Social media users are becoming hung up on other people’s apparently exciting lifestyles while overlooking what they themselves enjoy, according to a study by three universities. The study concluded that while “Fear of Missing Out” (FoMO) is not a new phenomenon, the rise in social media – especially aided by the proliferation of mobile devices – has led to increased occurrence.

According to Dr Andrew Przybylski of the University of Essex in England, one of the academics involve in the study, the study found the below interesting traits of FoMO:

  • FoMO is a driving force behind social media use
  • FoMO levels are highest in young people and young men in particular
  • FoMO levels are influenced by social circumstances; low levels of need satisfaction and life satisfaction are linked to high FoMO
  • FoMO is associated with having ambivalent emotions about social media
  • FoMO is high in those who engage in distracted driving
  • FoMO is high in students who use social media during classes

Przybylski believes that “the rise of social media and frictionless sharing” is to blame for FoMO and that it can distract Internet users from making the most of their time in the here-and-now.

Data-driven anxiety

For Julie Atherton, planning director at customer engagement consultancy Indicia, those with a “heightened sensitivity to their place within the wider world” could potential be scared by the sheer amount of data being created in the world today.
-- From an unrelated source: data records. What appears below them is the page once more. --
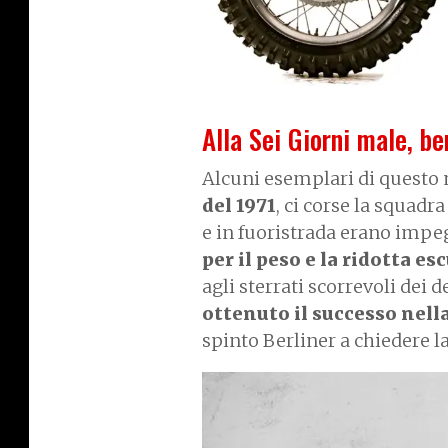
Alla Sei Giorni male, be
Alcuni esemplari di questo
del 1971
, ci corse la squadr
e in fuoristrada erano impeg
per il peso e la ridotta e
agli sterrati scorrevoli dei
ottenuto il successo nell
spinto Berliner a chiedere l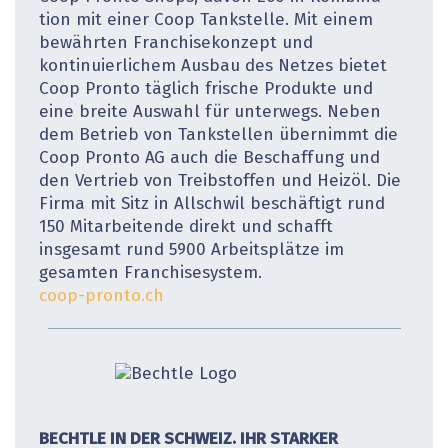
tion mit einer Coop Tankstelle. Mit einem
bewährten Franchisekonzept und
kontinuierlichem Ausbau des Netzes bietet
Coop Pronto täglich frische Produkte und
eine breite Auswahl für unterwegs. Neben
dem Betrieb von Tankstellen übernimmt die
Coop Pronto AG auch die Beschaffung und
den Vertrieb von Treibstoffen und Heizöl. Die
Firma mit Sitz in Allschwil beschäftigt rund
150 Mitarbeitende direkt und schafft
insgesamt rund 5900 Arbeitsplätze im
gesamten Franchisesystem.
coop-pronto.ch
BECHTLE IN DER SCHWEIZ. IHR STARKER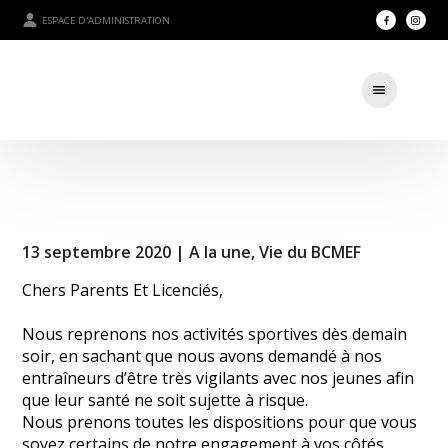
ESPACE D'ADMINISTRATION
13 septembre 2020 |
A la une
,
Vie du BCMEF
Chers Parents Et Licenciés,
Nous reprenons nos activités sportives dès demain
soir, en sachant que nous avons demandé à nos
entraîneurs d’être très vigilants avec nos jeunes afin
que leur santé ne soit sujette à risque.
Nous prenons toutes les dispositions pour que vous
soyez certains de notre engagement à vos côtés.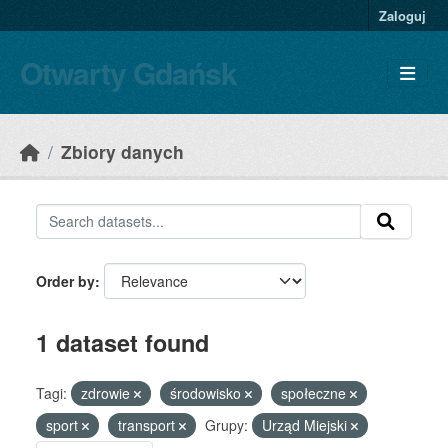
Skip to main content
Zaloguj
Otwarty Gdańsk
Zbiory danych
Order by
1 dataset found
Tagi:
zdrowie
środowisko
społeczne
sport
transport
Grupy:
Urząd Miejski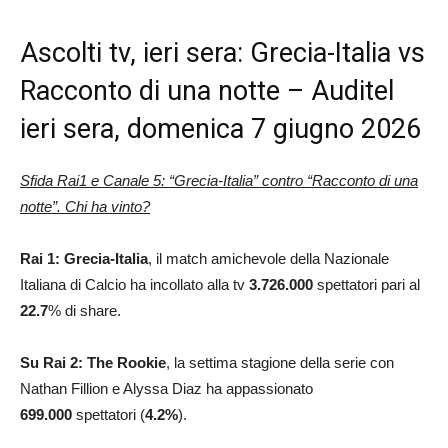
Ascolti tv, ieri sera: Grecia-Italia vs
Racconto di una notte – Auditel
ieri sera, domenica 7 giugno 2026
Sfida Rai1 e Canale 5: “Grecia-Italia” contro “Racconto di una
notte”. Chi ha vinto?
Rai 1: Grecia-Italia
, il match amichevole della Nazionale
Italiana di Calcio ha incollato alla tv
3.726.000
spettatori pari al
22.7
% di share.
Su Rai 2: The Rookie
, la settima stagione della serie con
Nathan Fillion e Alyssa Diaz ha appassionato
699.000
spettatori (
4.2%
).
Once upon a time, gossip and hearsay could take a week to do the rounds. Today, it’s a struggle to simply avoid knowing everybody’s business,” she told NMK. “Particularly with geo-location and image-led social platforms, we’re not too far away from having a live video feed of those we want to follow – whether it be a celebrity, friend or family member.”

Atherton believes that FoMO could be channelled by brands to make people feel special instead of missing out.

A sense of perspective

According to social media specialist Katie Moffat of PR and Social, social media provides a “constant background hum” to other people’s lives, making it very easy to fall into the trap of believing that everyone has a better job, happier relationship or more exciting social life.

“If you find you’re feeling like that, there are two key ways of dealing with it,” she advises. “Firstly and most importantly, remember that the vast majority of people are only sharing the best bits of their lives and leaving out a great deal more that will certainly not be as exciting. Our social media selves are usually very carefully curated. Secondly, switch off the devices more.  It’s a fact that the less you use social media, the less you miss it and the more, when you return to it, you spot the veils of artifice.”

Study author Przyblyski discovered that if “psychological needs” were deprived then people under 30 in particular were more likely to seek out social media.

Moffat summed up: “Social media can be loads of fun for many reasons but if you’re finding it’s causing you more anxiety than delight, it’s time to take a reality check."